我々の幼少時、即ち昭和30年代になるが、気仙の地では公害はなく、海山と環境に恵まれた地域であった。ソ連の核実験が行われるたびに、放射能が含まれているので雨には触れないようにと注意を受けたのもこの頃である。だがこれは実験であり放射能の発生量はフクシマよりは格段に少なく、距離的にも相当離れているので、放射能汚染は無視できよう。

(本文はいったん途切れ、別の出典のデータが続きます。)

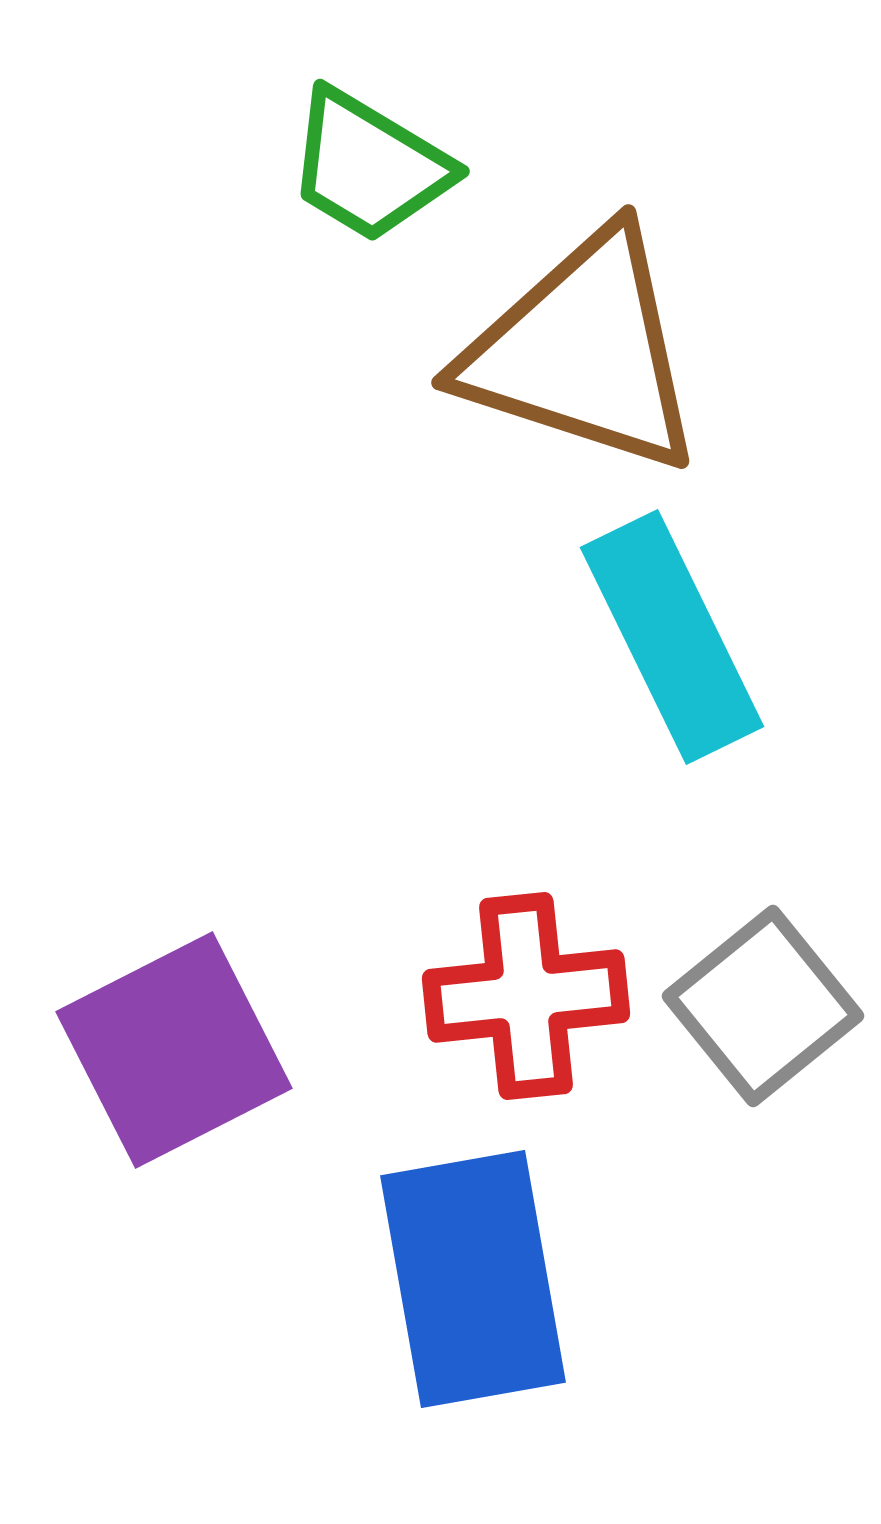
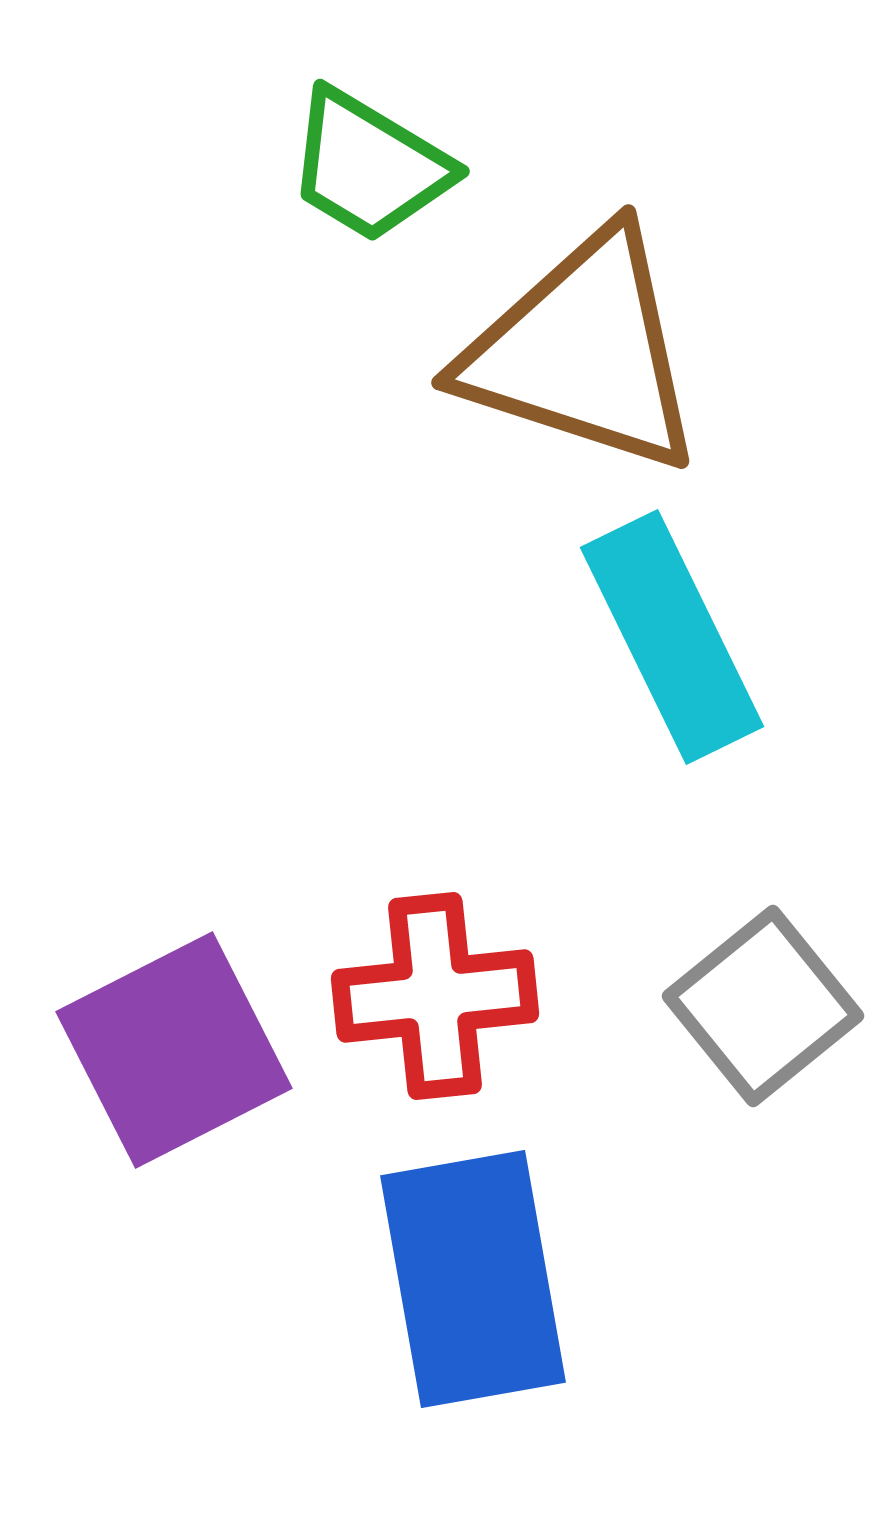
red cross: moved 91 px left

早春の田圃にはジェリー状の蛙の卵が水中に漂い、これがオタマジャクシとなって沢山泳ぎ出し、そして手足が伸びて子蛙に変身していった。初夏の夜、蛍が舞っていた。夏の太陽の稲穂の上を大きなバッタやシオカラトンボが飛んでいた。秋になれば、無数の赤トンボが空高く舞っていたものである。人糞による伝統の有機農法が一般的で、生物多様性が周辺の田畑や野山で観察されたのである。これ以降は高度経済成長期に入り、農薬が使われだし、農業の後継者もなく田畑は住宅地や耕作放棄地になってしまった。そして、当たり前に観察できた生物多様性も過去のものとなってしまったようだ。
裸足の乙女達(撮影日不詳:終戦前後か)
小細浦部落の周回道路で、浜に分岐する辺りと思われる。
2名、人糞桶を担いでいる(ダラ担ぎと呼んだ)。
ここも津波ですっかり流されてしまった。

このような環境で幼少時を過ごした我々が、来年還暦を迎えるのである。拙者の同級生を調査対象にして申し訳ないが、一つの例証として有益かと思うので報告しておくことにする。中学生時分(小学生から9年間一緒)の同級生名簿を見ているのだが、130数名中今日までに残念ながら故人となられた方が12(9、女3)。そのうち今回の震災や(交通)事故が原因のケースが、拙者の知っている限り4名。病没者は、思うに半数の5-6名前後か。とすれば、生まれて60年間で病気が原因で亡くなる比率は約5%となる。他校出身者と比較したことはないが、今日の日本に於いて標準的な数値ではないだろうか。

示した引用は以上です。